The Web site offers 20 chapters and more than 60 subsections of basic skills training on how to plan a site, build it, use the latest off-the-shelf software to add online features, and then market it and track users.
“J-Learning is designed to be a comprehensive tool that any layman, student or fledgling new media person could use to launch a local news Web site,” said Jan Schaffer, J-Learning.org’s executive editor.
J-Learning was created to help support J-Lab’s “New Voices” project, a pioneering program offering micro-grants to 20 community news start-ups through 2006. Both initiatives are administered by J-Lab and supported by a $1 million grant from the John S. and James L. Knight Foundation.
J-Learning, however, is also expected to prove useful to small-market news organizations seeking to add more online news and to journalism programs teaching new media skills, said Schaffer, who directs J-Lab.
The site offers basic training in Web site creation, HTML, page design and use of photos, audio, video, animation, surveys and databases. It also offers tips on advertising, fundraising and e-commerce to help sustain these efforts.
It encourages users to ask questions, post comments, make recommendations about better software and showcase what they have built.
Reporting and researching J-Learning’s content were Hop Studios’ Susannah Gardner and Travis Smith, partners in a Vancouver Internet consulting firm. Gardner is the author of Buzz Marketing with Blogs for Dummies (buzzmarketingblogs.com), published in March 2005, and co-author of two other Internet-publishing guides: Dreamweaver MX 2004 for Dummies and Teach Yourself Visually: Dreamweaver MX 2004.
Travis F. Smith has been a long-time online journalism lecturer in the Annenberg School at the University of Southern California and previously helped to run Variety.com and the Los Angeles Times Web site.
All J-Learning.org’s content was edited by J-Lab’s staff.
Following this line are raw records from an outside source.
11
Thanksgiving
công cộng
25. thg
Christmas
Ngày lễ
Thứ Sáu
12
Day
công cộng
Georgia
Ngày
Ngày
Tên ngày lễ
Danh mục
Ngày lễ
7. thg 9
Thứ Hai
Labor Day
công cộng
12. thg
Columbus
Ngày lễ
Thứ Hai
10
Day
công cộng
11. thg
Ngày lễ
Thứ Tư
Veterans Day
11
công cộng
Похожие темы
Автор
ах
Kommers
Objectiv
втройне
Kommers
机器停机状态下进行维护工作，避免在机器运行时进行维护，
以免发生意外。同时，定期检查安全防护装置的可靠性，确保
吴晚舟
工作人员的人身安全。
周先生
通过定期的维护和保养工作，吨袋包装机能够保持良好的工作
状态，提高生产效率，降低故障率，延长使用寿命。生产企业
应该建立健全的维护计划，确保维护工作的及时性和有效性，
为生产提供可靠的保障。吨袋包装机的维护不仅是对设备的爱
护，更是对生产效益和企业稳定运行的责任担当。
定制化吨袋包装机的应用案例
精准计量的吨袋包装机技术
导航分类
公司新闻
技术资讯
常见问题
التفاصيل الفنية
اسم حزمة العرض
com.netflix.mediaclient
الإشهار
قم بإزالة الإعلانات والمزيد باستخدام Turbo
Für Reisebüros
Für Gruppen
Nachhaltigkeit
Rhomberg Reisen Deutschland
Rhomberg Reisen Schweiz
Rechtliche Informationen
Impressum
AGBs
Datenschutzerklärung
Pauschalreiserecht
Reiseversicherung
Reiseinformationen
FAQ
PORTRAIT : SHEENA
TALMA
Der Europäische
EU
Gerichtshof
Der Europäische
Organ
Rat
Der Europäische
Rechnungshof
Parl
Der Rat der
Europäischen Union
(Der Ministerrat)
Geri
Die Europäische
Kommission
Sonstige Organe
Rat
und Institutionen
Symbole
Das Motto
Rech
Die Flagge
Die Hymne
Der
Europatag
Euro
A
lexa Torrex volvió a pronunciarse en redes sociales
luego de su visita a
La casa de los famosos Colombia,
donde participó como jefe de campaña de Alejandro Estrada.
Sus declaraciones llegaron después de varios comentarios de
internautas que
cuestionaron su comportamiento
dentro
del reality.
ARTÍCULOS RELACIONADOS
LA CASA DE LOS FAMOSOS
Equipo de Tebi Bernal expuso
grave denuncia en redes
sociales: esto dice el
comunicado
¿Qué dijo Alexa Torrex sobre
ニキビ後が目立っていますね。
J-Lab, a center of the University of Maryland’s Philip Merrill College of Journalism, helps news organizations and citizens use new information ideas and innovative computer technologies to develop new ways for people to engage in public issues. It spotlights interactive news exercises and rewards cutting-edge innovations through its Batten Awards for Innovations in Journalism. It also funds hyperlocal citizens media ventures through its New Voices project.